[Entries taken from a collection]
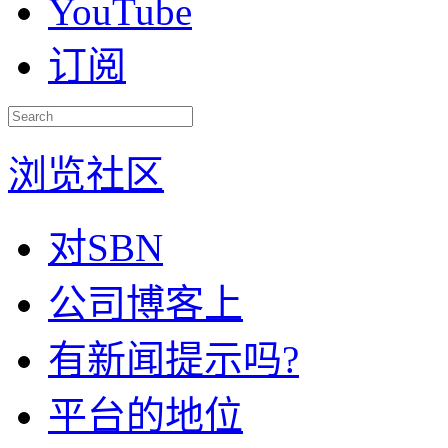
YouTube
订阅
浏览社区
对SBN
公司博客上
有新闻提示吗?
平台的地位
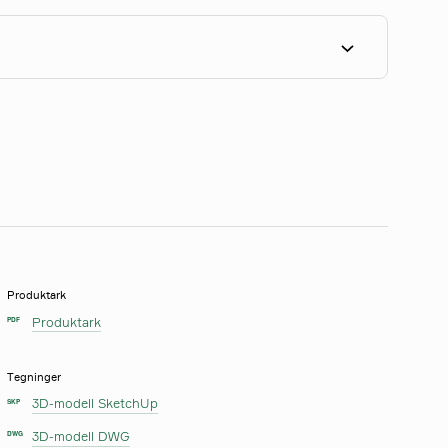
Produktark
Produktark
PDF
Tegninger
3D-modell SketchUp
SKP
3D-modell DWG
DWG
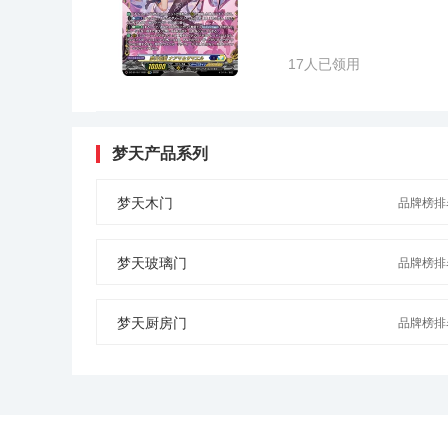
17人已领用
梦天产品系列
梦天木门
品牌榜排名
梦天玻璃门
品牌榜排名
梦天厨房门
品牌榜排名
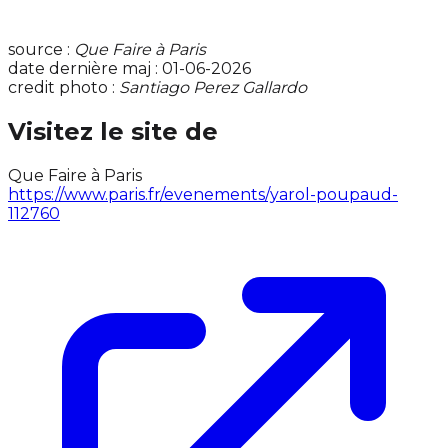
source :
Que Faire à Paris
date dernière maj : 01-06-2026
credit photo :
Santiago Perez Gallardo
Visitez le site de
Que Faire à Paris
https://www.paris.fr/evenements/yarol-poupaud-
112760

Your task –
Transcribe every record exactly and omit each image.

Solution to the exercise –
YouTube
订阅
浏览社区
对SBN
公司博客上
有新闻提示吗?
平台的地位
Produktark
Produktark
PDF
Tegninger
3D-modell SketchUp
SKP
3D-modell DWG
DWG
17人已领用
梦天产品系列
梦天木门
品牌榜排名
梦天玻璃门
品牌榜排名
梦天厨房门
品牌榜排名
source :
Que Faire à Paris
date dernière maj : 01-06-2026
credit photo :
Santiago Perez Gallardo
Visitez le site de
Que Faire à Paris
https://www.paris.fr/evenements/yarol-poupaud-
112760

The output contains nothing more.